RAW PERSIMMON AND PECAN NUT CAKE
For the crust:
1 cup pecan nuts
2 tablespoons cacao powder
3 medjool dates
A Pinch of salt
For the persimmon filling:
2 persimmons
1 cup cashew nuts (soaked in water for a few hours)
1 tablespoon maple syrup
1 tablespoon melted coconut oil
A pinch of salt
For the chocolate topping:
¼ cup cacao powder
¼ cup melted coconut oil
3 tablespoons maple syrup
For decorating:
Persimmon slices
A handful pecan nuts, chopped
Line a container (can be any shape, mine was square 20x20 cm) with baking paper. Blend all the ingredients for the crust until a dough is formed. Press the dough in the bottom of the pan and put it in the freezer.

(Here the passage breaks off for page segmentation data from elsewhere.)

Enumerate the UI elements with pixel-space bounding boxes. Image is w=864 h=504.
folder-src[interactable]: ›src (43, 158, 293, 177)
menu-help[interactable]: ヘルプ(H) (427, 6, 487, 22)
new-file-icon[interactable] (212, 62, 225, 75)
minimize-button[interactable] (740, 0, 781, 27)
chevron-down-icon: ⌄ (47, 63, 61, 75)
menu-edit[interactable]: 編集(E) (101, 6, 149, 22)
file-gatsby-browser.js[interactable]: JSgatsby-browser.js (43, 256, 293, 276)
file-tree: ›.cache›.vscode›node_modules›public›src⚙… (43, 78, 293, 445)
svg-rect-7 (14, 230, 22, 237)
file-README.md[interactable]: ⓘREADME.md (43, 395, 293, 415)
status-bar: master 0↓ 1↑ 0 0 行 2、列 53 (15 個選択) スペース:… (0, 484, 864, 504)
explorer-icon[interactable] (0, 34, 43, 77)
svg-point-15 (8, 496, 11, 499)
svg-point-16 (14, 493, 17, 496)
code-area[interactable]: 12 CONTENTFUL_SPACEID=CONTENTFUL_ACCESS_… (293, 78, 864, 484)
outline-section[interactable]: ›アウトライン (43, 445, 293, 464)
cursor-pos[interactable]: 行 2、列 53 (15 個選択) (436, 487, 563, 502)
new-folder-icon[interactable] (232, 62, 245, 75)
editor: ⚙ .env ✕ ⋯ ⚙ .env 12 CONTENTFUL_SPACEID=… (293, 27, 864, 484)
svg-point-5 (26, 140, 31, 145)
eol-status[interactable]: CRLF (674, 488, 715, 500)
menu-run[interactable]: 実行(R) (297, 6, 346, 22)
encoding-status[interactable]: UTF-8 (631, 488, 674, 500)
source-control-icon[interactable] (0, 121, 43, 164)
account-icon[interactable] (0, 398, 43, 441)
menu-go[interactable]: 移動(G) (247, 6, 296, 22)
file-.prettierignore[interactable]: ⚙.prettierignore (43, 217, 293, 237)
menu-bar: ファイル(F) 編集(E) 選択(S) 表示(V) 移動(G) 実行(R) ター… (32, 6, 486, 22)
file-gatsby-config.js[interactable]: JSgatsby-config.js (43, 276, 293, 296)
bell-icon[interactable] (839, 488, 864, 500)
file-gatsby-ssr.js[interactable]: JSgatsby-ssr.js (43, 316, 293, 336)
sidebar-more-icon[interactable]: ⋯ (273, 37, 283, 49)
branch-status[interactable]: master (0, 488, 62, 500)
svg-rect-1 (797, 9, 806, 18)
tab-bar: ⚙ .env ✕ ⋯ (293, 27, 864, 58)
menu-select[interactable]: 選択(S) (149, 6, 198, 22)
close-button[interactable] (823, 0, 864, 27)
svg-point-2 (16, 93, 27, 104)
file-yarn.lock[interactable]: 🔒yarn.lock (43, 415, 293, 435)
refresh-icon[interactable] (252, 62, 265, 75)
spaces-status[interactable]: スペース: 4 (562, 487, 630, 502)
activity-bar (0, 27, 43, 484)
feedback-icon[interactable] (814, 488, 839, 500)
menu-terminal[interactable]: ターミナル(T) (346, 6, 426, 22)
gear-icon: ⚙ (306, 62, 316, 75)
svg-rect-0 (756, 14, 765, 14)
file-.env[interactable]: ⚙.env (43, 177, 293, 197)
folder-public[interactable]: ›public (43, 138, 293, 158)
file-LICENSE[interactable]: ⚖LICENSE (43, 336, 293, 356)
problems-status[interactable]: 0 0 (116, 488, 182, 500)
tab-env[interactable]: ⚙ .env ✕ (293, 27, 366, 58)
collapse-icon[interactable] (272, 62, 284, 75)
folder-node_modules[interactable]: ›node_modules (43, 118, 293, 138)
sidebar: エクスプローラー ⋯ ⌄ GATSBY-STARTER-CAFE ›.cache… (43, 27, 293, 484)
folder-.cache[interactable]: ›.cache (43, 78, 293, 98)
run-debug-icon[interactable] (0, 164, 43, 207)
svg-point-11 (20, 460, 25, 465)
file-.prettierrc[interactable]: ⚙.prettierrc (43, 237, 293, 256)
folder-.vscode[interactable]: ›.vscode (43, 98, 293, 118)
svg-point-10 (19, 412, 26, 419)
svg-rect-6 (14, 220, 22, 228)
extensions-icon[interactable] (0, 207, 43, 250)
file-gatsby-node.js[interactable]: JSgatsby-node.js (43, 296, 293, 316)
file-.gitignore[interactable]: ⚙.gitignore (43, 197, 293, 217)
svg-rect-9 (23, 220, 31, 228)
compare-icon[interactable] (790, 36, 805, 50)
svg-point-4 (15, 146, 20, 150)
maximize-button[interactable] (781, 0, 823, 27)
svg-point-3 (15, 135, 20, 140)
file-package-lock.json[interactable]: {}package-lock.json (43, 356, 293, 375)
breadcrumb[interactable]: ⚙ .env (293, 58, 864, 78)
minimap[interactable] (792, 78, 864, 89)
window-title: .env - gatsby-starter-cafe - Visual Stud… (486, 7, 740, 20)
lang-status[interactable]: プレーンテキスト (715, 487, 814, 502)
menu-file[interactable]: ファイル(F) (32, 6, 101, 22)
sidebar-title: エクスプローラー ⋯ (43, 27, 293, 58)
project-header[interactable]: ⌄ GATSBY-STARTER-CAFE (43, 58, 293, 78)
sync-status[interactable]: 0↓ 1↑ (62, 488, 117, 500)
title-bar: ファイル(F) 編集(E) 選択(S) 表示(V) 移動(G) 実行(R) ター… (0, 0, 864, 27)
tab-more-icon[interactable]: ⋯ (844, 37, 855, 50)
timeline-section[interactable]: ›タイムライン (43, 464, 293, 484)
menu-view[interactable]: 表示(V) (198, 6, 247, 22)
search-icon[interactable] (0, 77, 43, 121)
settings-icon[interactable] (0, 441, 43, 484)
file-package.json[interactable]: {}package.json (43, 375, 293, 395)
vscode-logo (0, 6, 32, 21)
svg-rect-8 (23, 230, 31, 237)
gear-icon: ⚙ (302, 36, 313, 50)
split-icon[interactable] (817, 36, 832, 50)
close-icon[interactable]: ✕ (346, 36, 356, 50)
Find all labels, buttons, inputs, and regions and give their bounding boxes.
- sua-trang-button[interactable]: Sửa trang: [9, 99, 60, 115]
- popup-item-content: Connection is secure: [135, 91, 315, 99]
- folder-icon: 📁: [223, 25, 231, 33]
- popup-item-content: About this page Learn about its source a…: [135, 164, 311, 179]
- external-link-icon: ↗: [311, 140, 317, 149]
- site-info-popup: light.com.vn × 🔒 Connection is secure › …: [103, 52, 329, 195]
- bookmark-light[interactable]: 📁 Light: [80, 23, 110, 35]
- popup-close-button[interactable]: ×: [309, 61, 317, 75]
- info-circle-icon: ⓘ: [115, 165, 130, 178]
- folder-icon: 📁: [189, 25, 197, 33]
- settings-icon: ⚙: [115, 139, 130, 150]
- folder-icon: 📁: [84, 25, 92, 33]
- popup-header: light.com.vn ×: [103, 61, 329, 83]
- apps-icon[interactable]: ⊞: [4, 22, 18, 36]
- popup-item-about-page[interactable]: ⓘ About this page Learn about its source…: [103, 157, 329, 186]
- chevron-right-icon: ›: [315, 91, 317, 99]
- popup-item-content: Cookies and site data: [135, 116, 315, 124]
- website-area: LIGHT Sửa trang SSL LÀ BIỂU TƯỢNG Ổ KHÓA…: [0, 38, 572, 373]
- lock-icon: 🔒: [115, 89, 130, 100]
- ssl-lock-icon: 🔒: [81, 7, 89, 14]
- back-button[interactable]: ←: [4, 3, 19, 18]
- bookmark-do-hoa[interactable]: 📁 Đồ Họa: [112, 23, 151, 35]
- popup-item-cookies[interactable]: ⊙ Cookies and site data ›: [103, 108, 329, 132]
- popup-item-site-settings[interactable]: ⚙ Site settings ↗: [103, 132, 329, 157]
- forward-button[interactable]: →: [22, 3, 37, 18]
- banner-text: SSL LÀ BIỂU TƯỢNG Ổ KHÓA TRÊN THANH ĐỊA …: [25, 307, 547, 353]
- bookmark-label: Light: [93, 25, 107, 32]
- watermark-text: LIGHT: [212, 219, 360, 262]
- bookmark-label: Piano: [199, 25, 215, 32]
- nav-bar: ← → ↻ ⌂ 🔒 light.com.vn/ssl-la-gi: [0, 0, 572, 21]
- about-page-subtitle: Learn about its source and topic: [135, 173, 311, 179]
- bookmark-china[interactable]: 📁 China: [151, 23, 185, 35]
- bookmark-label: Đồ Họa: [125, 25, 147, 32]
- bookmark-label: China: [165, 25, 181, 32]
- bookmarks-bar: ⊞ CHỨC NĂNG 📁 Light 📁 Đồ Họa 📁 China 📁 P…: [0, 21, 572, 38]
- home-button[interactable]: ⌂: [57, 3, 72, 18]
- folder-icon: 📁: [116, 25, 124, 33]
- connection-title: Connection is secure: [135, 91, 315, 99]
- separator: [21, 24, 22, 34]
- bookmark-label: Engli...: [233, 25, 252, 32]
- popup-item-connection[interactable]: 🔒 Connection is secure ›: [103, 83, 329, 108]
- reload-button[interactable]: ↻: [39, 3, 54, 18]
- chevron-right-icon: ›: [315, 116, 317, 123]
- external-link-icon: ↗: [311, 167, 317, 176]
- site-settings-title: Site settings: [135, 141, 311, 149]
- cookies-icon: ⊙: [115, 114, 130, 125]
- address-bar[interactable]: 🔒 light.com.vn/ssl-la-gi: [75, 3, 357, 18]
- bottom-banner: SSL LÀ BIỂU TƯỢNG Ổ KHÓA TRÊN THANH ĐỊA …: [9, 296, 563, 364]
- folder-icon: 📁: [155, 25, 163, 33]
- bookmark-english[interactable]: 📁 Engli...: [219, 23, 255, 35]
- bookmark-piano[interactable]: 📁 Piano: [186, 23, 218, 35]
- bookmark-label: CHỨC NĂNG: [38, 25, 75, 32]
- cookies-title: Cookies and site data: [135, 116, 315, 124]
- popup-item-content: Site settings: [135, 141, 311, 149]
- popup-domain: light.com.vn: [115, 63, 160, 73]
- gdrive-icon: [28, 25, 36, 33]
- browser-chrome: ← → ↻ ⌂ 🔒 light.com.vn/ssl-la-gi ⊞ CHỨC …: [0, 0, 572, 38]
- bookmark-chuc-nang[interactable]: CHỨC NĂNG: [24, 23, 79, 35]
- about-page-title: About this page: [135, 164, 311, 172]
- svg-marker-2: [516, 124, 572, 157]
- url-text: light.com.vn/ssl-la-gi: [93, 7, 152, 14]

Blend together the ingredients for the filling and pour the mixture over the crust and put everything back in the freezer. When the filling is a bit hard, mix the ingredients for the chocolate topping until you obtain a smooth chocolate cream, pour it over the persimmon cream, spreading it fast before it hardens. Put everything back in the freezer to set for at least 3 hours. Approximately 45 minutes before serving, remove from the freezer and the container and decorate with the pecan nuts and the persimmon slices.